How to scrape from headings and content-CodePudding

I've been given a pile of about 100 html files that I want to put into rectangular form. Here's an example: http://www.skeptron.uu.se/broady/arkiv/a/ffo/kapital/abergsson-anna.html . I would like to extract headings (h3) as column names and the content in between as strings taking up one row each.

I've managed to extract the column names with Rvest in R, but I'm stuck at extracting the content. I'm sure I'll get stuck again when trying to bind everything together in one dataframe.

This is what I've done for extracting the variable names:

variable.names <- map(LIST.html, ~read_html(.x) %>% 
                       html_nodes("h3") %>% 
                       html_text(trim = TRUE) %>% 
                       tolower())

Here's the code I used to get all the files: system( "wget -r -np -nH --cut-dirs=3 -R index.html http://www.skeptron.uu.se/broady/arkiv/a/ffo/kapital/" )
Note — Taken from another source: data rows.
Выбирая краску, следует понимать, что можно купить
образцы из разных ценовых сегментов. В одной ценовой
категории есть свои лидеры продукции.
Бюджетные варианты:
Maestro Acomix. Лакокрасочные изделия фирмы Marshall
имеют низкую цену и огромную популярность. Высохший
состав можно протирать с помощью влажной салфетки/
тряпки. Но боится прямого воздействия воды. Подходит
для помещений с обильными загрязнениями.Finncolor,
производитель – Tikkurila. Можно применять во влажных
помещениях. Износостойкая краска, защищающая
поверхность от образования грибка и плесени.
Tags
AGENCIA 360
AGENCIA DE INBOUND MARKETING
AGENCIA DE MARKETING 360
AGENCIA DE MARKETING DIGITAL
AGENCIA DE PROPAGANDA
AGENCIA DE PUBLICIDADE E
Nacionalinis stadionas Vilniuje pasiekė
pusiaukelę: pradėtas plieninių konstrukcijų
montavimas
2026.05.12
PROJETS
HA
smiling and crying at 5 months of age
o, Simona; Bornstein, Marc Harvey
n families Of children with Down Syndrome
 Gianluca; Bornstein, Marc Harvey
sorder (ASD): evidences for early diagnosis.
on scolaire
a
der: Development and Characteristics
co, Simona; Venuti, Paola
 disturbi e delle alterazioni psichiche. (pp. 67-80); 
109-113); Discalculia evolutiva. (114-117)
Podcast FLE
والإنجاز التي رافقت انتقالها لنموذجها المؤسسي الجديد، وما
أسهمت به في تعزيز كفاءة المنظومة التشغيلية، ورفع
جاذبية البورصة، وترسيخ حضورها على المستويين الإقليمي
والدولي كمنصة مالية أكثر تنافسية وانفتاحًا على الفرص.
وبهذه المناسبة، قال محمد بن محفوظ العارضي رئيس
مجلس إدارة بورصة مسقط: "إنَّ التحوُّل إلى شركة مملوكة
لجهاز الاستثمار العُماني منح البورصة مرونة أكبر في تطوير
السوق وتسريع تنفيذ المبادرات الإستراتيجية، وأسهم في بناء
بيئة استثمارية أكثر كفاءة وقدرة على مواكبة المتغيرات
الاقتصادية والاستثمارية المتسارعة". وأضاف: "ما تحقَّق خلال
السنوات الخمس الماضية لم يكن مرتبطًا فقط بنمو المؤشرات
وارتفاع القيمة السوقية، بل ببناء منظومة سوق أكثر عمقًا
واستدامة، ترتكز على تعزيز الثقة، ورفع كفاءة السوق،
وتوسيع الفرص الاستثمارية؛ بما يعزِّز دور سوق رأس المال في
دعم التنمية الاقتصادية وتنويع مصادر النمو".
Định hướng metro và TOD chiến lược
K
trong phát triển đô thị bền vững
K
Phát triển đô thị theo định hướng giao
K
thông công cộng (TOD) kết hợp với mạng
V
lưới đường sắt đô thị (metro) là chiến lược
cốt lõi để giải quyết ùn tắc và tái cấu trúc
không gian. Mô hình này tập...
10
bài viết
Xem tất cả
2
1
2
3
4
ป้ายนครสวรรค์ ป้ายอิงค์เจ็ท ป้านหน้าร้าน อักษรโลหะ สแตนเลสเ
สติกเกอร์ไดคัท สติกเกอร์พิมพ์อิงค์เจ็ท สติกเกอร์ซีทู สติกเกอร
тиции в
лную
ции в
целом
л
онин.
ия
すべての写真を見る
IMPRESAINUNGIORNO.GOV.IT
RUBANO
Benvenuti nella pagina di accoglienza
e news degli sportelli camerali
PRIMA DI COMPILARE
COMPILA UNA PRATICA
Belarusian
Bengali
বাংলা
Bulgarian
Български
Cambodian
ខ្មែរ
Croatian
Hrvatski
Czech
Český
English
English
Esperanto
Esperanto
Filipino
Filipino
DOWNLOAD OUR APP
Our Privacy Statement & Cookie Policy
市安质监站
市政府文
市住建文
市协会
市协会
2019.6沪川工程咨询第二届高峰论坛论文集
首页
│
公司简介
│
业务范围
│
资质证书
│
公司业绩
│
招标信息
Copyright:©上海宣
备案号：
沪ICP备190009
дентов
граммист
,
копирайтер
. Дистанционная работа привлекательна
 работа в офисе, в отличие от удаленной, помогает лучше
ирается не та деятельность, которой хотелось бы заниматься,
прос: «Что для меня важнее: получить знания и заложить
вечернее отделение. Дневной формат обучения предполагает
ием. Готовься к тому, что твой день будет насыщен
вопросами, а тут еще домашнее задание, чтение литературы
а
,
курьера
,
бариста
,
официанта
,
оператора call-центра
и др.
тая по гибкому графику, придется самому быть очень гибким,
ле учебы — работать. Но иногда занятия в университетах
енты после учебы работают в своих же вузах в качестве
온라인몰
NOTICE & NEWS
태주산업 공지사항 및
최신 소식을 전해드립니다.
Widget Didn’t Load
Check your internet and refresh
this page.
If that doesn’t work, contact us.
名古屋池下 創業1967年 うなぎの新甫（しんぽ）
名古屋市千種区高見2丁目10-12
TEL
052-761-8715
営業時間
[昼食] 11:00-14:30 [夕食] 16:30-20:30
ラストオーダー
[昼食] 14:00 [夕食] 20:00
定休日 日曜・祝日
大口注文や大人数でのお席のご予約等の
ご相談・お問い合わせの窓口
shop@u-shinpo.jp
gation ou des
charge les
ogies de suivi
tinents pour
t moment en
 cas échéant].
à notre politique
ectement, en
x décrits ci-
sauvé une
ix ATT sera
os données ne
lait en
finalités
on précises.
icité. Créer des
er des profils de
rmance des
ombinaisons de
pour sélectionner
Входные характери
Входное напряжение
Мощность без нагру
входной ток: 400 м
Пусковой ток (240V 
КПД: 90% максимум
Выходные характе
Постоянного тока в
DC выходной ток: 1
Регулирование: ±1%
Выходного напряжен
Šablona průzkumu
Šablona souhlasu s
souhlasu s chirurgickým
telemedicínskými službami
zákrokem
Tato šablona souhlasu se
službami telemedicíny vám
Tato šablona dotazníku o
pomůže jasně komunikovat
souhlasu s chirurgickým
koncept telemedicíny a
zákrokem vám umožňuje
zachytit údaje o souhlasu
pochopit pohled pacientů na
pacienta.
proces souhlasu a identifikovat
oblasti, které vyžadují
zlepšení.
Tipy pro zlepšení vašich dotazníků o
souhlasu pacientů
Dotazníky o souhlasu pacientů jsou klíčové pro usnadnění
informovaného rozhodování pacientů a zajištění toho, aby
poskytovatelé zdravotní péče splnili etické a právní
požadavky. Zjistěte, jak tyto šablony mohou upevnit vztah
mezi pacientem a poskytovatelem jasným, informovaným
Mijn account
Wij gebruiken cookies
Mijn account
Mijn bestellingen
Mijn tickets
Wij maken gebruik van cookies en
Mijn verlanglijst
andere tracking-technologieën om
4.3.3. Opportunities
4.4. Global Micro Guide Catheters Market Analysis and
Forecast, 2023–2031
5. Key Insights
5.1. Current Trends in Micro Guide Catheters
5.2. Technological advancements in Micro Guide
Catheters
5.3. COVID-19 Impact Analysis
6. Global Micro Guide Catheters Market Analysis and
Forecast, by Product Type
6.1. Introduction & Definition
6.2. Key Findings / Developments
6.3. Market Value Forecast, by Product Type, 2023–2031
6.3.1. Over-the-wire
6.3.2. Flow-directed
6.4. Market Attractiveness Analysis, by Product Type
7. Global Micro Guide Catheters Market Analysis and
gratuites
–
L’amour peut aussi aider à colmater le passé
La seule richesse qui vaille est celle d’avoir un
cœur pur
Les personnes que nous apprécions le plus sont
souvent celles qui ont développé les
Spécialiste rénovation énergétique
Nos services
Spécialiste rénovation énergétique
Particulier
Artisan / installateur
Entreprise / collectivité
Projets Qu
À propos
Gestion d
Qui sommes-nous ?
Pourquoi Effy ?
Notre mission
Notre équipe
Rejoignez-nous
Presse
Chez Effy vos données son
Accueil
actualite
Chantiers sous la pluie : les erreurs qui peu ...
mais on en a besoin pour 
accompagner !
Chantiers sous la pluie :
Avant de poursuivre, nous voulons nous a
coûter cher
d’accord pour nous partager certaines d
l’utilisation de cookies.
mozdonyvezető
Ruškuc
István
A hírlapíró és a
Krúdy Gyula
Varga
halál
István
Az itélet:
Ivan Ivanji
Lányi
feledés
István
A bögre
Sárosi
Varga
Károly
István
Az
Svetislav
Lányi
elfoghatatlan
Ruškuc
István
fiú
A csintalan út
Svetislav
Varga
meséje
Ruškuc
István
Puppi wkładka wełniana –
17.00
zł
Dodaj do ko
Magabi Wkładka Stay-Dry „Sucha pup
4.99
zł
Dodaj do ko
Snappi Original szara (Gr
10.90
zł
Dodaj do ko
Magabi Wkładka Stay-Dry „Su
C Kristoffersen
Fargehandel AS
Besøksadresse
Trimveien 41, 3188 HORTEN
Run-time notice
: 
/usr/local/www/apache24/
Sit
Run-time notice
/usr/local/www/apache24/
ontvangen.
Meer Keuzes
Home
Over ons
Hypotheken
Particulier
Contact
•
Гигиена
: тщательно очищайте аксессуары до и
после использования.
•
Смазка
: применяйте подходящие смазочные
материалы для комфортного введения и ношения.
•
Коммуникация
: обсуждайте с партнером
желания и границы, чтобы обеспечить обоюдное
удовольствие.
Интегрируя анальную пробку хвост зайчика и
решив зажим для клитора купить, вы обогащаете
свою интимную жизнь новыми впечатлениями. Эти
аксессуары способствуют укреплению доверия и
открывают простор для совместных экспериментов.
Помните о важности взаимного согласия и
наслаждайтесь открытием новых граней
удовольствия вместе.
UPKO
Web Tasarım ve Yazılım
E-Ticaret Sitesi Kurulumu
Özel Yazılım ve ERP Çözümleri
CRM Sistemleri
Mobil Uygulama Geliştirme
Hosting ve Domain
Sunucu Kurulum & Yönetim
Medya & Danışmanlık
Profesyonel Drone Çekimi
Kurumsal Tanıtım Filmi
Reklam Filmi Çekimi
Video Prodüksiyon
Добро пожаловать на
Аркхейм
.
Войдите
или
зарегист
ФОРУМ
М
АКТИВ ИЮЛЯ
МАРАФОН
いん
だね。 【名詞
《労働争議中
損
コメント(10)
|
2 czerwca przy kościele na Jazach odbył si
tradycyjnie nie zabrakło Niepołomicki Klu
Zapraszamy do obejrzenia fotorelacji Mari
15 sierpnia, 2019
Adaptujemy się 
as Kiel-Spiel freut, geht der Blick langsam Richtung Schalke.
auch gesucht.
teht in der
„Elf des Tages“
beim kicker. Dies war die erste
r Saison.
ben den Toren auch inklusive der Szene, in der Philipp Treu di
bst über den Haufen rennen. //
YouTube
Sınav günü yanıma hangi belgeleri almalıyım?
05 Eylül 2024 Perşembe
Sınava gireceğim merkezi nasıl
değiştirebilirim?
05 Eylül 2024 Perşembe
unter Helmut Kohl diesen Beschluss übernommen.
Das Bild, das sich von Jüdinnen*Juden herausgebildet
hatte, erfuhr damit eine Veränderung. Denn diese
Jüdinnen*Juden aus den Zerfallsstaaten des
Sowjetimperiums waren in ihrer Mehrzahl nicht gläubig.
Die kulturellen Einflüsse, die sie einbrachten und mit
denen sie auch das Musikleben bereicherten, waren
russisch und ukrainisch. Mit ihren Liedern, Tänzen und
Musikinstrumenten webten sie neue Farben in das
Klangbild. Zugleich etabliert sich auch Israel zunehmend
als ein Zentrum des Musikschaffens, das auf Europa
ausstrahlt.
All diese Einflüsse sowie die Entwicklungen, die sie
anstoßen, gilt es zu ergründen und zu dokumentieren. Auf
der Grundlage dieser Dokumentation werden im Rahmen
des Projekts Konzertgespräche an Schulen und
CodePudding user response：

library(rvest)
library(stringr)
library(data.table)

malformed_documents <- character(0)

parse_profile_page <- function(pg, nm) {
  # extract section divs, omit byline
  divs <- html_nodes(pg, '#mittvagn > div')[ -1 ]
  idx <- which((lapply(divs, html_attr, 'id') |> unlist()) == 'bakvagn')
  if (length(idx) > 0) {
    divs <- divs[ -idx ]
  }
  # extract section headers
  titles <- html_nodes(divs, 'h3') |> 
    html_text(trim = TRUE) |> 
    tolower() |>
    unlist()
  # extract section contents
  paragraphs <- lapply(divs, html_nodes, 'p') |> 
    lapply(html_text, trim = TRUE) |> 
    lapply(paste0, collapse = '\n') |> 
    lapply(str_squish) |> 
    unlist()
  if (length(paragraphs) != length(titles)) {
    message(sprintf('%s is malformed, not parsing', nm))
    malformed_documents <<- c(malformed_documents, nm)
    return(data.frame())
  }
  df <- data.frame(title = titles, 
                   contents = paragraphs, 
                   url = rep(nm, length(paragraphs)))
  df
}

# obtain list of files to download
url <- 'http://www.skeptron.uu.se/broady/arkiv/a/ffo/kapital/'
pg <- read_html(url)
file_urls <- html_nodes(pg, '#mittvagn > ol > li > a:nth-child(1)') |> 
  html_attr('href') |> 
  str_replace_all('^\\.\\./', '') |> 
  sprintf(fmt= 'http://www.skeptron.uu.se/broady/arkiv/a/ffo/%s')
# file_urls <- sample(file_urls, 10) # uncomment to run on a small sample of pages

file_contents <- lapply(file_urls, function(x) {
  message('downloading: ', x)
  fl <- read_html(x)
})
names(file_contents) <- file_urls

parsed_contents <- lapply(file_urls, function(x) {
  message('parsing: ', x)
  pg <- file_contents[[ x ]]
  parse_profile_page(pg, x)
})
parsed_contents_df <- rbindlist(parsed_contents) |> as.data.frame()
if (length(malformed_documents) > 0) {
  warning('the following documents were malformed and not parsed: %s', paste0(malformed_documents, collapse = ', '))  
}
View(parsed_contents_df)